PROBLEM REQUIREMENTS: Filter the entries below, keeping only lines with the word "navigateur".

(Transcribed page contents)
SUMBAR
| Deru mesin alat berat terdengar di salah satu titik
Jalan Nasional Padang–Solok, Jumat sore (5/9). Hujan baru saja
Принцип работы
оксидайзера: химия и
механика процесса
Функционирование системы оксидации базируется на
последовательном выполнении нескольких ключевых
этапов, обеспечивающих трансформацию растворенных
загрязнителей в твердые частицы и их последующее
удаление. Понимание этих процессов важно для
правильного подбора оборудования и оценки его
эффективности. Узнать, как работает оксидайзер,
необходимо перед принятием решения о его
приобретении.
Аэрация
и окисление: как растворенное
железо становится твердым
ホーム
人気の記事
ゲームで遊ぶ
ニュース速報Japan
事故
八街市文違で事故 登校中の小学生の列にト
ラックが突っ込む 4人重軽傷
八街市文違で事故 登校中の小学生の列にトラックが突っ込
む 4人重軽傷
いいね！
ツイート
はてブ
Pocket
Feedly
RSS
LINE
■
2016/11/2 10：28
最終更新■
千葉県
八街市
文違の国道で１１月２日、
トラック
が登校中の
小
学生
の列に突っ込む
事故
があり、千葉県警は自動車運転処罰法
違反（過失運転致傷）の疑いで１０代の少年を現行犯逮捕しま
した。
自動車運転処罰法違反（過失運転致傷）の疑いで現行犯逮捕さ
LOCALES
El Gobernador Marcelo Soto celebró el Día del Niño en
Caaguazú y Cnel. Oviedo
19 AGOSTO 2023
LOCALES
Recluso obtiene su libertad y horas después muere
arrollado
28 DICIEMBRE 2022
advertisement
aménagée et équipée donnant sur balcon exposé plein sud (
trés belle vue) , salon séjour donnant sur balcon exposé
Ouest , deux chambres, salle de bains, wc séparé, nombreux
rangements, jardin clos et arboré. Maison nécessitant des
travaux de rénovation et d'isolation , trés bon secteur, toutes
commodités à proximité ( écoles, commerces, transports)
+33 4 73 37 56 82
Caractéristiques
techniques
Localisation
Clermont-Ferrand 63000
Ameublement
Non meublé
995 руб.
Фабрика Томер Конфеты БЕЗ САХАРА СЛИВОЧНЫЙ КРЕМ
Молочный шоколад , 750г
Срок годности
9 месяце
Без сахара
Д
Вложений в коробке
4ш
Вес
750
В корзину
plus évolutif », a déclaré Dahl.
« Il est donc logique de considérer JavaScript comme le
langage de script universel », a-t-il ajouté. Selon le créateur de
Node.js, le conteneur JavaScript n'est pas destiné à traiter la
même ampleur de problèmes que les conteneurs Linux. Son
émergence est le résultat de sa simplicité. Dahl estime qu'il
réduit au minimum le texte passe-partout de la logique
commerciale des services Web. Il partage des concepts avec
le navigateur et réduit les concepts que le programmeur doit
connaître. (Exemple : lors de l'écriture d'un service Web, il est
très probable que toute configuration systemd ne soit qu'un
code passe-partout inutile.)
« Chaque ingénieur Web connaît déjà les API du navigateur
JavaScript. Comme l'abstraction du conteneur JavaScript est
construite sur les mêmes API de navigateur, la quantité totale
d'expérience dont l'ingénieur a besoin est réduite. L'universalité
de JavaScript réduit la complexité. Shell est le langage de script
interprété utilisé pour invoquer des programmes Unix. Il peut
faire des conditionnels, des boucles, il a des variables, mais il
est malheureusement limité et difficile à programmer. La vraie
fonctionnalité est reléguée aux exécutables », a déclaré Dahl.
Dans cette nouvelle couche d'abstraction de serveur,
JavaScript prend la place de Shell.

ANSWER BOX:
le navigateur et réduit les concepts que le programmeur doit
« Chaque ingénieur Web connaît déjà les API du navigateur
construite sur les mêmes API de navigateur, la quantité totale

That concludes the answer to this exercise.